At Facebook’s annual developer conference in San Jose, Instagram announces the Android app will be getting offline capabilities that will allow you to continue scrolling and browsing, even when you find yourself outside of a serviceable area. Instagram’s Stories got some attention late last week as the app’s user count has officially surpassed that of Snapchat’s. The irony is real here.

Anyway, as Instagram’s amount of monthly active users rises, it has also decided to go the same route as the official Facebook app and offer a proper offline mode. When using Instagram offline, you’ll be able to see content previously downloaded in your feed, you can leave comments, like and save posts, even unfollow other users; all this according to Instagram engineer, Hendri.

Once your device connects back to the server, everything you did will be executed in the background. Profiles you’ve previously visited will also be visible offline, as well as cached versions of your Explore tab and profile page.

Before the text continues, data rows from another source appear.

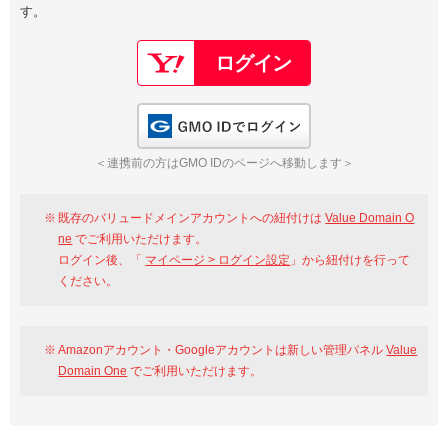
す。
以下でもログイン可能
Google
Yahoo!
以下でも登録可能
GMO ID
Amazon
Google
Yahoo!
GMO IDでログイン
※AmazonはValue Domain Oneのログイン画面へ遷移します
GMO ID
Amazon
＜連携前の方はGMO IDのページへ移動します＞
※AmazonはValue Domain Oneのアカウント作成画面へ遷移します
既存のバリュードメインアカウントへの紐付けは
Value Domain O
ne
でご利用いただけます。
ログイン後、「
マイページ > ログイン設定
」から紐付けを行って
ください。
Amazonアカウント・Googleアカウントは新しい管理パネル
Value
Domain One
でご利用いただけます。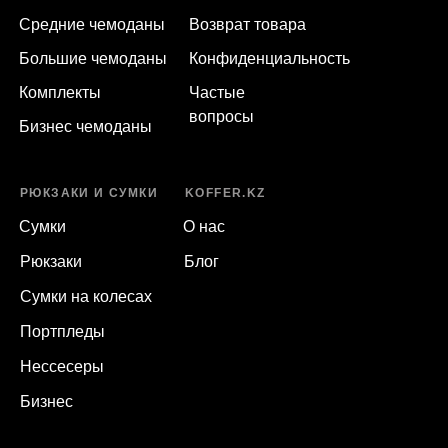
Средние чемоданы
Возврат товара
Большие чемоданы
Конфиденциальность
Комплекты
Частые
вопросы
Бизнес чемоданы
РЮКЗАКИ И СУМКИ
KOFFER.KZ
Сумки
О нас
Рюкзаки
Блог
Сумки на колесах
Портпледы
Нессесеры
Бизнес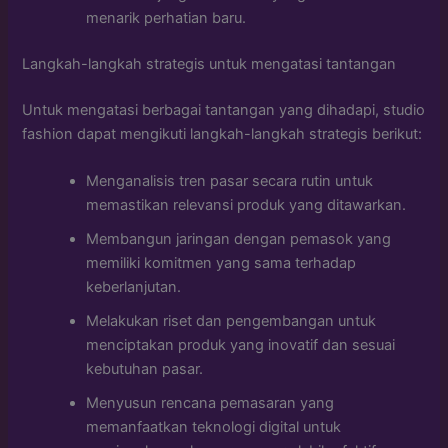
menarik perhatian baru.
Langkah-langkah strategis untuk mengatasi tantangan
Untuk mengatasi berbagai tantangan yang dihadapi, studio
fashion dapat mengikuti langkah-langkah strategis berikut:
Menganalisis tren pasar secara rutin untuk
memastikan relevansi produk yang ditawarkan.
Membangun jaringan dengan pemasok yang
memiliki komitmen yang sama terhadap
keberlanjutan.
Melakukan riset dan pengembangan untuk
menciptakan produk yang inovatif dan sesuai
kebutuhan pasar.
Menyusun rencana pemasaran yang
memanfaatkan teknologi digital untuk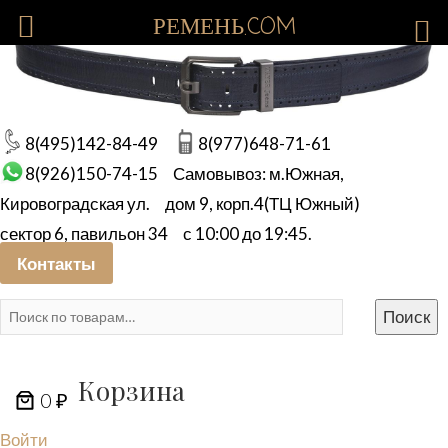
РЕМЕНЬ.COM
8(495)142-84-49
8(977)648-71-61
8(926)150-74-15
Самовывоз: м.Южная,
Кировоградская ул.
дом 9, корп.4(ТЦ Южный)
сектор 6, павильон 34
с 10:00 до 19:45.
Контакты
Искать:
Поиск
Корзина
0 ₽
Войти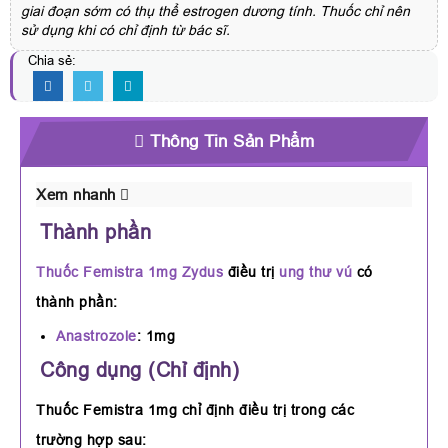
giai đoạn sớm có thụ thể estrogen dương tính. Thuốc chỉ nên
sử dụng khi có chỉ định từ bác sĩ.
Chia sẻ:
Thông Tin Sản Phẩm
Xem nhanh
Thành phần
Thuốc Femistra 1mg Zydus
điều trị
ung thư vú
có
thành phần:
Anastrozole
: 1mg
Công dụng (Chỉ định)
Thuốc Femistra 1mg chỉ định điều trị trong các
trường hợp sau: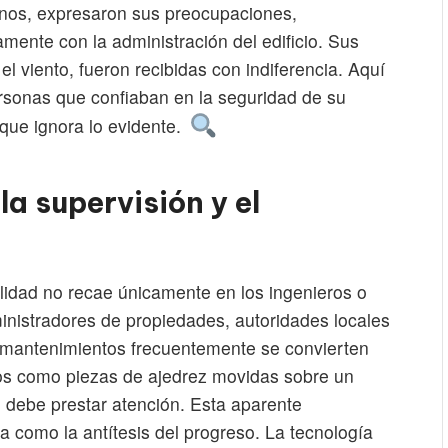
gnos, expresaron sus preocupaciones,
mente con la administración del edificio. Sus
l viento, fueron recibidas con indiferencia. Aquí
ersonas que confiaban en la seguridad de su
 que ignora lo evidente.
la supervisión y el
lidad no recae únicamente en los ingenieros o
inistradores de propiedades, autoridades locales
 mantenimientos frecuentemente se convierten
dos como piezas de ajedrez movidas sobre un
 debe prestar atención. Esta aparente
ora como la antítesis del progreso. La tecnología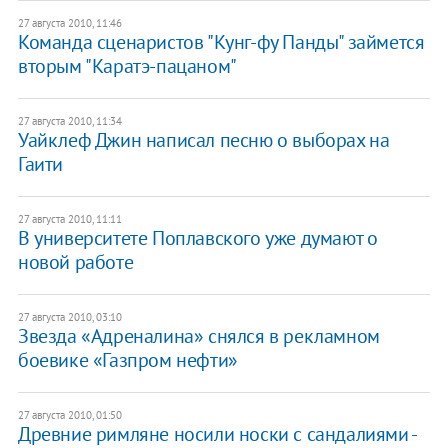
27 августа 2010, 11:46
Команда сценаристов "Кунг-фу Панды" займется
вторым "Каратэ-пацаном"
27 августа 2010, 11:34
Уайклеф Джин написал песню о выборах на
Гаити
27 августа 2010, 11:11
В университете Поплавского уже думают о
новой работе
27 августа 2010, 03:10
Звезда «Адреналина» снялся в рекламном
боевике «Газпром нефти»
27 августа 2010, 01:50
Древние римляне носили носки с сандалиями -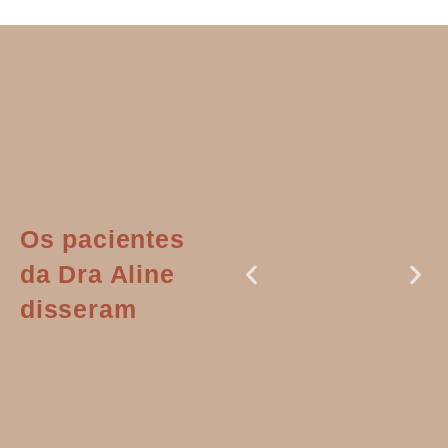
Os pacientes
da Dra Aline
disseram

There was no mention of Instagram’s Stories working offline, but we’d imagine that Instagram implements this soon as its ‘Stories’ inspiration (A.K.A. Snapchat) already supports this.

A development like this could help Instagram users in developing countries where a stable internet connection is harder to come by. Maybe Instagram should come out with a ‘Lite’ version of the app, though given that Instagram is such a data-hungry social app, it may not happen.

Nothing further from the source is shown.